(Page images and extracted text)
---+---

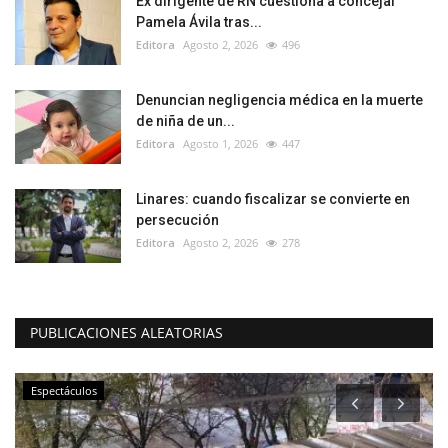
Ex dirigente de RN cuestiona a concejal
Pamela Ávila tras...
Editora
Agosto 2, 2026
496
Denuncian negligencia médica en la muerte
de niña de un...
Editora
Agosto 1, 2026
447
Linares: cuando fiscalizar se convierte en
persecución
Editora
Agosto 2, 2026
278
PUBLICACIONES ALEATORIAS
Espectáculos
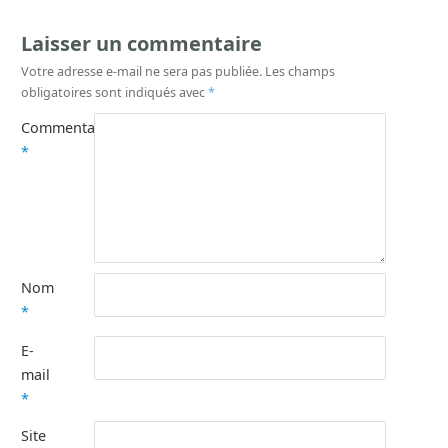
Laisser un commentaire
Votre adresse e-mail ne sera pas publiée.
Les champs
obligatoires sont indiqués avec
*
Commentaire
*
Nom
*
E-
mail
*
Site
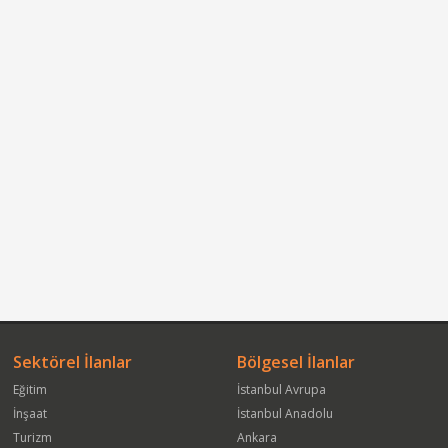
Sektörel İlanlar
Bölgesel İlanlar
Eğitim
İstanbul Avrupa
İnşaat
İstanbul Anadolu
Turizm
Ankara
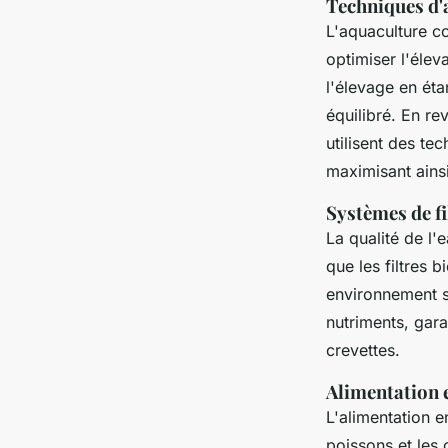
Techniques d'
L'aquaculture 
optimiser l'élev
l'élevage en ét
équilibré. En r
utilisent des t
maximisant ainsi
Systèmes de fil
La qualité de l'
que les filtres 
environnement s
nutriments, gar
crevettes.
Alimentation e
L'alimentation 
poissons et les 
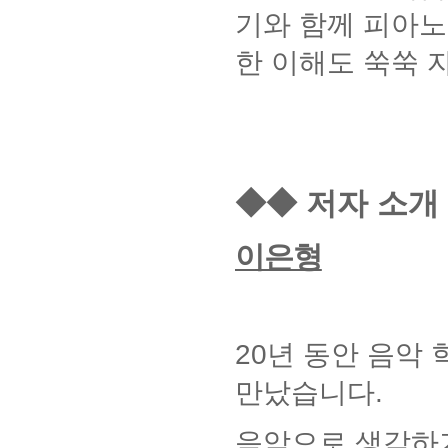
기와 함께 피아노
한 이해도 쑥쑥 
◆◆
저자 소개
이은형
20
년 동안 음악
만났습니다
.
음악으로 생각하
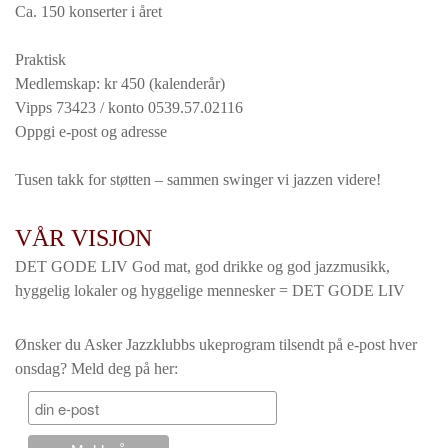
Ca. 150 konserter i året
Praktisk
Medlemskap: kr 450 (kalenderår)
Vipps 73423 / konto 0539.57.02116
Oppgi e-post og adresse
Tusen takk for støtten – sammen swinger vi jazzen videre!
VÅR VISJON
DET GODE LIV God mat, god drikke og god jazzmusikk,
hyggelig lokaler og hyggelige mennesker = DET GODE LIV
Ønsker du Asker Jazzklubbs ukeprogram tilsendt på e-post hver
onsdag? Meld deg på her:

---+---

• Directions
Copy out every entry above word for word; omit the images.

• Solution for this problem
Ex dirigente de RN cuestiona a concejal
Pamela Ávila tras...
Editora
Agosto 2, 2026
496
Denuncian negligencia médica en la muerte
de niña de un...
Editora
Agosto 1, 2026
447
Linares: cuando fiscalizar se convierte en
persecución
Editora
Agosto 2, 2026
278
PUBLICACIONES ALEATORIAS
Espectáculos
Laisser un commentaire
Votre adresse e-mail ne sera pas publiée.
Les champs
obligatoires sont indiqués avec
*
Commentaire
*
Nom
*
E-
mail
*
Site
Sektörel İlanlar
Bölgesel İlanlar
Eğitim
İstanbul Avrupa
İnşaat
İstanbul Anadolu
Turizm
Ankara
Techniques d'
L'aquaculture 
optimiser l'élev
l'élevage en ét
équilibré. En r
utilisent des t
maximisant ainsi
Systèmes de fil
La qualité de l'
que les filtres 
environnement s
nutriments, gar
crevettes.
Alimentation e
L'alimentation 
poissons et les 
기와 함께 피아노
한 이해도 쑥쑥 
◆◆
저자 소개
이은형
20
년 동안 음악
만났습니다
.
음악으로 생각하
Ca. 150 konserter i året
Praktisk
Medlemskap: kr 450 (kalenderår)
Vipps 73423 / konto 0539.57.02116
Oppgi e-post og adresse
Tusen takk for støtten – sammen swinger vi jazzen videre!
VÅR VISJON
DET GODE LIV God mat, god drikke og god jazzmusikk,
hyggelig lokaler og hyggelige mennesker = DET GODE LIV
Ønsker du Asker Jazzklubbs ukeprogram tilsendt på e-post hver
onsdag? Meld deg på her:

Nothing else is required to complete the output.